Data provided Start Marker
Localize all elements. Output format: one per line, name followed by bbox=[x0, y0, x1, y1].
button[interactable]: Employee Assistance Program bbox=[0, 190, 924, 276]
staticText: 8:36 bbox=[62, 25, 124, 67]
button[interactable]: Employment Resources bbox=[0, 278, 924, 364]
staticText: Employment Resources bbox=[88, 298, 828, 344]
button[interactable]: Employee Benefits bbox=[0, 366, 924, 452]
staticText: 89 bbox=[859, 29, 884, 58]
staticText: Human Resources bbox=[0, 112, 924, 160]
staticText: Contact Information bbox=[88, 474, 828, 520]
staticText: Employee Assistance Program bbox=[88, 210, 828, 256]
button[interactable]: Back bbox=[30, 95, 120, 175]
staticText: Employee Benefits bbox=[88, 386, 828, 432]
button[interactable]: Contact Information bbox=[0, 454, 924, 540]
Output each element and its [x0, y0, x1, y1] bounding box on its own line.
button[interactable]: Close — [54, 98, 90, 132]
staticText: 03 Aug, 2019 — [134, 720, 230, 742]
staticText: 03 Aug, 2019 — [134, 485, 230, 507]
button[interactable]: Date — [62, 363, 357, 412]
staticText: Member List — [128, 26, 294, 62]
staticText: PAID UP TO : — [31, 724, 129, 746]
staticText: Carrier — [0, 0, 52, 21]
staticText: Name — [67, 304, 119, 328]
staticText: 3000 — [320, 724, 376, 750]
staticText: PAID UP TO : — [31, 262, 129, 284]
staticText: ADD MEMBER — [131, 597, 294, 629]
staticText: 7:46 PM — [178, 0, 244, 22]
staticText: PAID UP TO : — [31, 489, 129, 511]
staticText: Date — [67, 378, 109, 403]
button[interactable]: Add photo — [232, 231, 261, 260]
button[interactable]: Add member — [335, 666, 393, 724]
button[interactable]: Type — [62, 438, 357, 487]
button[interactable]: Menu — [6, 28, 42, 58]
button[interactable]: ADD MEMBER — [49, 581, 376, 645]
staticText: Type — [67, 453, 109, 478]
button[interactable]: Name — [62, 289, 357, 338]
Data provided End Marker
*Exercise:* Please copy every line of the records above in which "PAID" appears.

*Task result:*
staticText: PAID UP TO : — [31, 724, 129, 746]
staticText: PAID UP TO : — [31, 262, 129, 284]
staticText: PAID UP TO : — [31, 489, 129, 511]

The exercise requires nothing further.